Cheekily put, Warren coined it “our version of ‘Project Runway.’”
Some of the students, like Jeannine Beavers and Eleesa Atchely, talked about some of their more challenging experiences when it came to their production class. Beavers is a part of the committee in charge of the fashion show’s PR and promotions, while Atchely deals with the VIPs and the show’s judges.
“It’s very hands-on in the experience that we get,” Atchely said.
“This is really what it’s like to produce a real fashion show,” Beavers added. “We also had to work during spring break looking for sponsors. We had a presentation to do, so it was really extra time to do it from home.”
Atchely added as well that some of the challenges they have faced are because it’s hard to get students involved with the show.
Senior Maria Juarez, the president of the TRENDS club on campus talked about why she wanted to be in the fashion design major.
“I wanted to expand myself to a bigger community so I could see what my new major was all about since I switched from being a biology major,” Juarez said. “I started volunteering once I was in the club, and that was the first time I attended college fashion week and LA Fashion Week as well.”
She admits that she, like many of the students on campus, didn’t know there was a fashion major at CSUN.
“In the spring semester of 2017, I got to volunteer at my first fashion show here on campus, and that was a great experience too because I didn’t even know that we had a show!” said Juarez. “I didn’t know that we had a fashion department.

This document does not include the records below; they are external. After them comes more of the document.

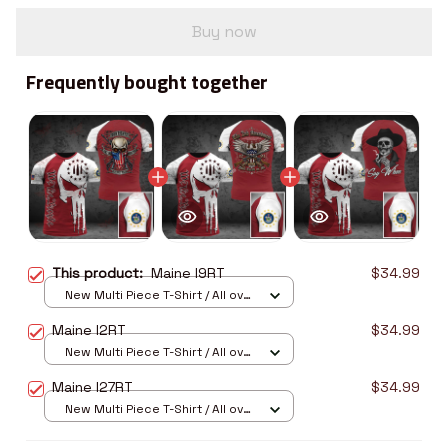
Buy now
Frequently bought together
This product:
Maine I9RT
$34.99
New Multi Piece T-Shirt / All over
print / S
Maine I2RT
$34.99
New Multi Piece T-Shirt / All over
print / S
Maine I27RT
$34.99
New Multi Piece T-Shirt / All over
print / S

I didn’t know we had a fashion club.”
When asked about what inspires her, Juarez mentioned Disney as being a big inspiration.
“Right now, as a designer, a lot of inspiration comes from fairy tales and Disney films that I still watch today,” she said. “When I was little, I would just draw ball gowns and dresses, and my mom saw that I had an interest and fashion when it came to sketching pieces, but I think, comes from a minority background, her main focus was getting me into college and into a career that could make me money.”
“My parents have their minds a lot when it comes to my major,” Juarez added. “They see how dedicated I am, and I think that’s what got them to turn their mindset around. Now they support me, and my mom hopes the best for me when it comes to me being a designer. My mom has seen how much I was involved in the fashion show and the fashion club so she knows that this is what I want to do.”